We’re in this together, to the end. Although death was also an ending.
These people had become significant to him. They’d placed their lives in his hands and that wasn’t easy to put aside. When they set out, he’d regarded them as merely necessary – now he regarded many with respect, even affection. They’d come through a lot with him. They mattered.
A new weight had settled on his shoulders, one he hadn’t wanted or expected: responsibility.
With that in mind he set off back down the column, Jesco trotting along behind, looking for the rearguard. He counted off families as he passed them; the Borgers, the Woodburns, the Geldermarks and Tolleys . . .
But no Kemara Solus, who’d been with the Tolleys in the morning.
‘The healer’s behind us, trying
to cure Veet Brayda,’ Sim Tolley told him. ‘We offered to wait with her, but she said the rearguard weren’t far behind, so she’d be fine.’
Sunset was imminent, the advance guard was miles ahead now and the main body of the caravan would be preparing camp.
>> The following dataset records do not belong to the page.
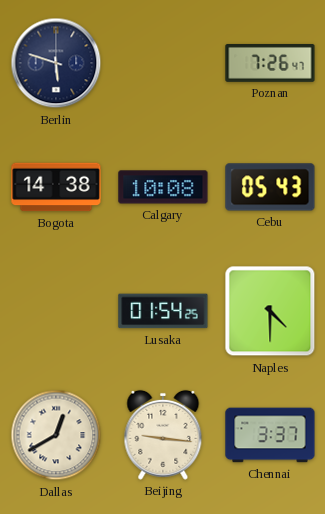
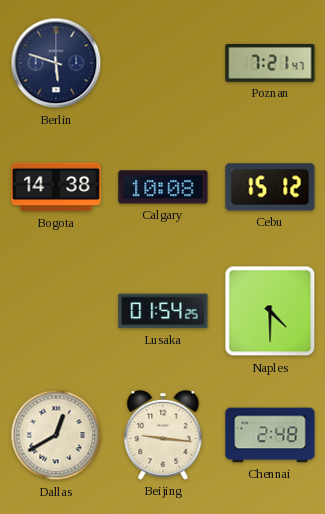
Poznan: 7:26 -> 7:21
Cebu: 05:43 -> 15:12
Chennai: 3:37 -> 2:48
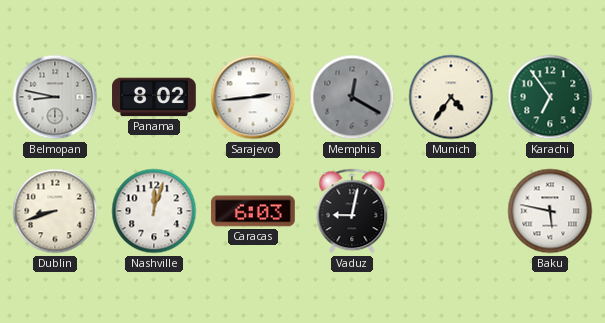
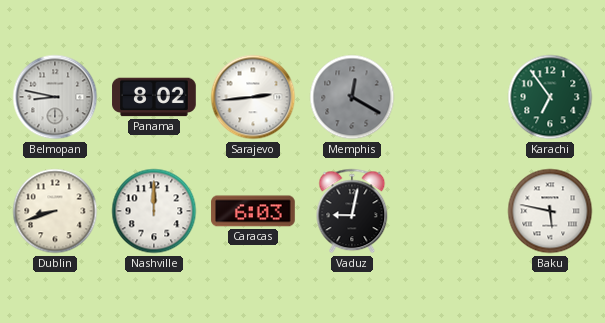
Munich: 4:36 -> none
Nashville: 12:03 -> 12:00
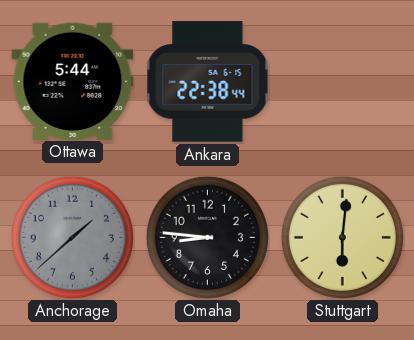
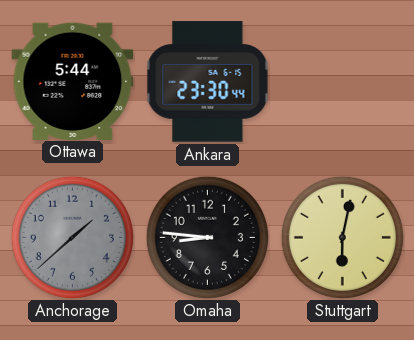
Ankara: 22:38 -> 23:30
Stuttgart: 6:01 -> 6:02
Raythe began to worry, so he summoned Cognatus and used Aspectu, the rune of farsight, to seek her. But in this lifeless place, other spirits were few and Cognatus found none to link to. So he sent the familiar onwards as a bird, then turned to Jesco.
‘She’s behind us somewhere, on her own. We need to find her.’
The Shadran was scanning the skies anxiously. ‘Then let’s hurry – your run of lucky weather’s ending, my friend. There’ll be a blizzard tonight.
*
‘Now which way?’ Banno asked.
‘I don’t know,’ Zarelda admitted. ‘We need to wait for Father.’
A trick of the scouting rosters had seen them posted to the same patrol for once. The six of them, led by Vidar, had reached a confluence of sorts; they were currently resting on a rocky ledge with a view beyond the canyon. The glacier was still there, but intriguingly, there was a frozen lake before them. Zar wondered if it was possible that it, not the upper slopes of the mountains, could be the source of the istariol.
She narrowed her eyes, squinting against the gathering gloom. The setting sun piercing the clouds lit the misty haze hanging over the far shore a mile or more away. ‘There might even be trees over there,’ she commented.
‘If there are, they’re probably dead,’ Banno replied. ‘We’re at least twenty miles into the Iceheart.’
‘This is just the edge,’ she replied. ‘The true Iceheart is a desert of ice. But you’re right, if there are trees this far north, they’re dead ones, preserved by the cold since the Mizra Wars.’
They were all heavily wrapped up, with their faces well greased to protect from chapping. But the day’s trek had kept Zar warm, as did being with Banno, even if he was subdued, still stricken by his brothers’ deaths.
They weren’t worthy of his grief, she thought, but didn’t say: after all, she’d only ever seen them at their worst.
Vidar had been chatting to the other three scouts, but he joined Zar and Banno and asked, ‘Can you can get to the far side of the lake before you lose the light?’